An attorney representing a Covington Catholic High School student suing The Washington Post for $250 million told Fox News on Wednesday that the pricey lawsuit “isn't about the money, it’s about the message.”
Todd McMurtry, the lawyer representing student Nicholas Sandmann, spoke to Todd Starnes about a lawsuit filed Tuesday that “seeks significant damages” from The Post for allegedly targeting his client “just so the media could make the point it wanted to make.”
The lawsuit accuses The Post of "using its vast financial resources to enter the bully pulpit by publishing a series of false and defamatory print and online articles ... to smear a young boy who was in its view an acceptable casualty in their war against the president."
“What we hope to accomplish with the lawsuit obviously is to obtain a large verdict,” McMurtry said on "The Todd Starnes Show." “And the reason we want to obtain a large verdict is so that things that things like the things that happened to Nick did not happen to others.”
Sandmann came under attack in January after a video surfaced of him standing face-to-face with a Native American man, Nathan Phillips, while wearing a “Make America Great Again.”
Sandmann and other Covington Catholic students were accused of initiating the altercation and intimidating Phillips but other videos showed that the students were verbally accosted by a group of black street preachers who were shouting insults both at them and a group of Native Americans.
McMurtry said the only truth that was reported by The Post was the Make America Great Again hat that his client was wearing -- and he says that’s the reason they went after him.
“I mean Nick is 16 years old. He hasn't even told me what his political affiliation is and nobody knows really what their political affiliation is going to be when they're 16 but because he was wearing that hat, he was used as a ... you know ... as a victim of scorn by the media, just so the media could make the point it wanted to make.”

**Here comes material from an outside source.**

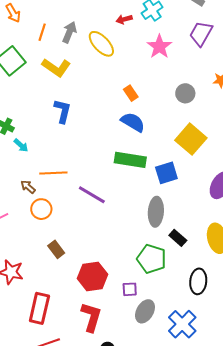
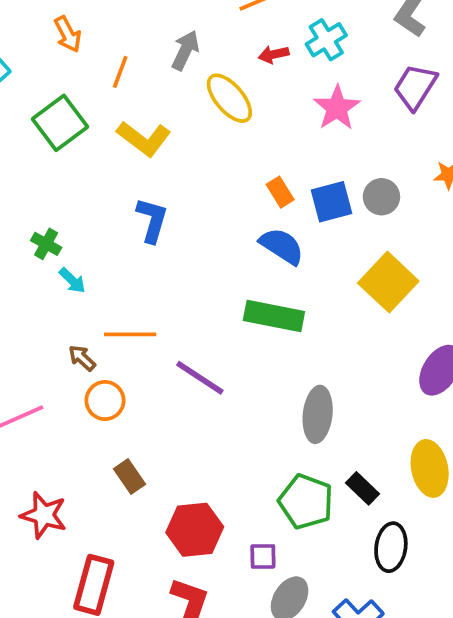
gray arrow: (69, 32) -> (185, 50), moved
blue square: (166, 173) -> (332, 202), moved
black rectangle: (178, 238) -> (363, 488), moved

Sandmann’s lawyers are seeking $50 million in compensatory damages, related to damages to emotional distress and his reputation, and $200 million in punitive damages.
McMurtry says the pricey lawsuit is the only way to send a message that'll help protect others from similar mistreatment in the future.
“Money is the way to inflict enough suffering on, you know, a weaponized publication like The Washington Post, so that that they won't do it again. And there's other people -- other organizations and media outlets -- that have become weaponized against our president.”
He said that while The Post is the first publication to be sued, there are plans for more litigation.
“We've identified a number of other individuals of news outlets that we think are also potentially liable for defamation. We've analyzed these matters and we think we have a good-faith basis to bring these claims and over the next 30 and 60 days, you will see more lawsuits.”